The more serious effect of higher marginal tax rates than the effect on the work ethic is the effect in inciting a search for loopholes, creating pressure for new loopholes as well and also shifting effort to activities that involve big tax breaks, including foreign investment. A better way to increase tax revenues than raising tax rates is tax reform that broadens the tax base by eliminating deductions and exemptions that serve no economic or other social purpose. The important thing from the standpoint of income redistribution is to increase tax revenues by one means or another.
At the bottom of the income distribution, there is a real reason for concern about the effects of redistribution on the work ethic: the incremental income from working may be negligible if the increment carries the recipient of benefits over the benefits threshold: he may lose in benefits all of or even more than his income increment from working. This effect is recognized, however, and can be eliminated or at least reduced by a graduated reduction in benefits, to assure that benefits fall by significantly less than the recipient’s increased working income.
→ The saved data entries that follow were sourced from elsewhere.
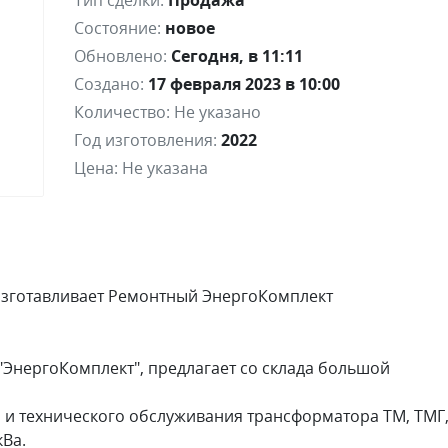
Тип сделки:
Продажа
Состояние:
новое
Обновлено:
Сегодня, в 11:11
Создано:
17 февраля 2023 в 10:00
Количество:
Не указано
Год изготовления:
2022
Цена:
Не указана
зготавливает Ремонтный ЭнергоКомплект
ЭнергоКомплект", предлагает со склада большой
 и технического обслуживания трансформатора ТМ, ТМГ
кВа.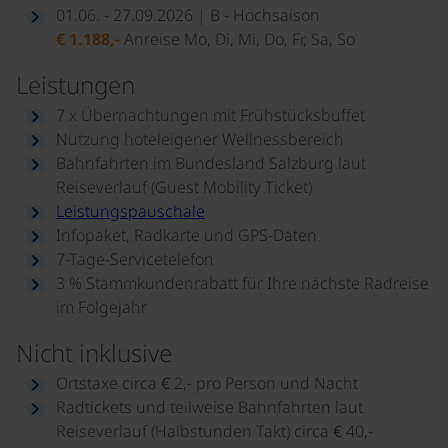
01.06. - 27.09.2026 | B - Hochsaison
€ 1.188,-
Anreise Mo, Di, Mi, Do, Fr, Sa, So
Leistungen
7 x Übernachtungen mit Frühstücksbuffet
Nutzung hoteleigener Wellnessbereich
Bahnfahrten im Bundesland Salzburg laut
Reiseverlauf (Guest Mobility Ticket)
Leistungspauschale
Infopaket, Radkarte und GPS-Daten
7-Tage-Servicetelefon
3 % Stammkundenrabatt für Ihre nächste Radreise
im Folgejahr
Nicht inklusive
Ortstaxe circa € 2,- pro Person und Nacht
Radtickets und teilweise Bahnfahrten laut
Reiseverlauf (Halbstunden Takt) circa € 40,-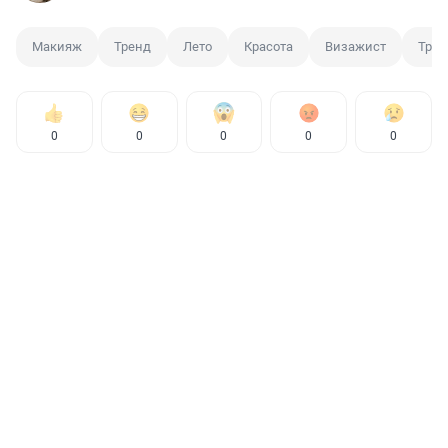
Макияж
Тренд
Лето
Красота
Визажист
Троп
0
0
0
0
0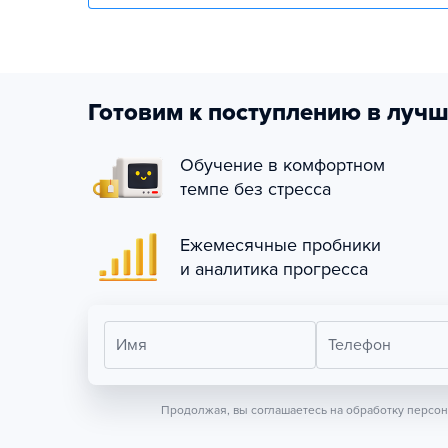
Готовим к поступлению в лучш
Обучение в комфортном
темпе без стресса
Ежемесячные пробники
и аналитика прогресса
Имя
Телефон
Продолжая, вы соглашаетесь на обработку персо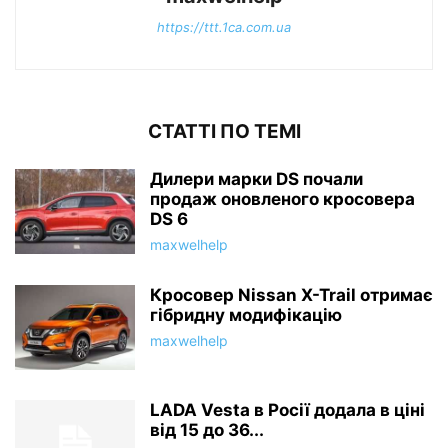
https://ttt.1ca.com.ua
СТАТТІ ПО ТЕМІ
Дилери марки DS почали
продаж оновленого кросовера
DS 6
maxwelhelp
Кросовер Nissan X-Trail отримає
гібридну модифікацію
maxwelhelp
LADA Vesta в Росії додала в ціні
від 15 до 36...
There is evidence that increasing the length of entitlement to unemployment benefits elongates job search by the unemployed. This is not necessarily a bad thing, because a longer search may result in a better job. Offsetting this is the risk that employers will worry that a job applicant who has not worked for many months will have lost skill and motivation—but knowing this, the unemployed will be reluctant to protract their period of unemployment by not looking for work vigorously. Notice too that curtailing unemployment benefits will push more unemployed workers to seek social security disability benefits, upping the cost to the taxpayer.
If, as I suspect, a modest increase in marginal tax rates (or diminished deductions or exemptions), with the revenues generated by the increase used to increase welfare benefits, would have few adverse effects on economic output, the reduction in economic inequality that would result would be cost-justified by the effect on the adverse socio-economic costs, listed earlier, of the current high level of income inequality in the United States.